Alguns amigos próximos me consideram “avançadinho” em termos de aceitação das diferenças sociais e de modos variados de vida. Contudo, devo dizer que me sinto quadrado demais frente a certos relacionamentos. É claro que não estou me referindo às orientações sexuais que percebo garantidas a cada qual segundo suas próprias orientações: respeito absoluto. O problema para mim, se coloca em função das polivalências amorosas. Aí, sem dúvida, reconheço meu vacilo, pois me perfilo entre os monogâmicos.
Por lógico, não me enquadro na moldura estreita de conservadores que apenas aceitam o casamento único e até mesmo o celibato por opção me parece admirável. Sim, sou daqueles que acreditam que a democracia demanda o convívio com o diverso, mas tudo dentro de limites conveniados. Isso, bem sei, implica relativizar o termo tolerância, pois prefere-se não submeter o outro à minha capacidade de aceitação. Sinceramente, precisei deste preparo introdutório para abordar uma questão que progressivamente me fascina: o poliamor e o trial.
Antes de avançar, permitam-me dizer que depois de visita a países de cultura islâmica fiquei espantado com o número de uniões legalmente estabelecidas que admitem que o homem tenha até 4 esposas concomitantes. Na inocência de quem acha difícil a dedicação plena a uma só relação, fico imaginando o cotidiano com várias companheiras. Quais seriam as regras vigentes, fico pensando: sustento, calendário, trato dos filhos… Acompanhei um informante que disse que no momento a nova geração está, com naturalidade, reduzindo para duas as opções para a constituição de família. Sinceramente, precisei de algum tempo para aprender que o que no Ocidente chamamos amor, no Oriente tem outras significâncias. De toda forma, traduzi para o nosso ambiente cultural a questão dos relacionamentos digamos “menos convencionais”.

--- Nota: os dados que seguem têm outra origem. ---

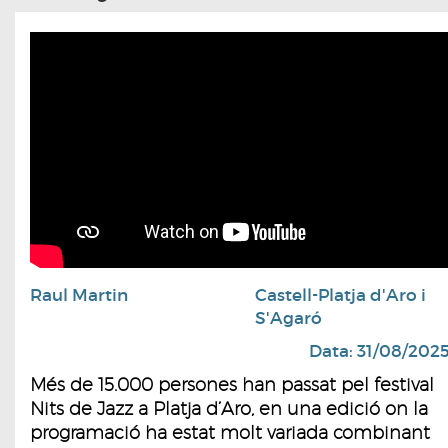
Raul Martin
Castell-Platja d'Aro i
S'Agaró
Data: 31/08/202
Més de 15.000 persones han passat pel festival
Nits de Jazz a Platja d’Aro, en una edició on la
programació ha estat molt variada combinant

Marido com quatro esposas: cultura islâmica
Pensando em nosso meio cultural, meu interesse pelo assunto me fez diferenciar alguns termos correntes no universo das atuais definições de relacionamentos. Partamos do suposto que poliamor é diferente de poligamia (várias uniões ao mesmo tempo, mas sem consentimento explícito e convívio institucionalizado). E também cabe distinguir poliamor de poliginia (homem com mais de uma mulher), ou mesmo de poliandria (uma mulher com dois ou mais homens). Convém lembrar que essas definições remetem a estatutos jurídicos legitimados em algumas culturas e que agora começam a frequentar debates sobre este tema em nossos andamentos jurídicos vigentes.
É verdade que relacionamentos “desviados” são fenômenos conhecidos e já considerados juridicamente. Até a Constituição contempla a possibilidade de ampliar o conceito de família restrita a duas pessoas, homem e mulher. A complicar o caso convém lembrar que desde 2011 nossa Lei Magna acatou, por analogia, para homossexuais a mesma regra baseada no modelo heterossexual. E tudo acontece mantendo a monogamia como padrão comum. Independente de exceções, porém, é notável o registro de casos de união marital de três pessoas sob o mesmo teto. E a multiplicação de notícias faz com que sejamos surpreendidos com a expressão harmônica entre os participantes.
Expressão harmônica entre os participantes
Interessa pensar os sentimentos definidos como próprios para duas pessoas, como é o caso do amor. Li a respeito que um adepto ao ser interpelado se valeu da passagem bíblica que coloca na boca de Jesus o seguinte dizer “Não se turbe o vosso coração, creiam em Deus; creiam também em mim” (João 14:1) e completando “Na casa de meu Pai há muitas moradas”. (João 14:2,3).
Independente de argumentos jurídicos ou religiosos, creio que o poliamor trata do que Bauman chama de “amor líquido”, ou seja, um sentimento coerente com os avanços do capitalismo consumista. Como se trata de um caso em que tanto um homem pode ter duas mulheres como uma mulher dois homens, não se aplica a conveniente argumentação do machismo. Creio ser mesmo expressão de um tempo em que até a individualidade se multiplica. Por enquanto prefiro pensar que é melhor ser um casal do que trisal. Pelo sim ou pelo não, vou treinando minha capacidade de pensar o futuro.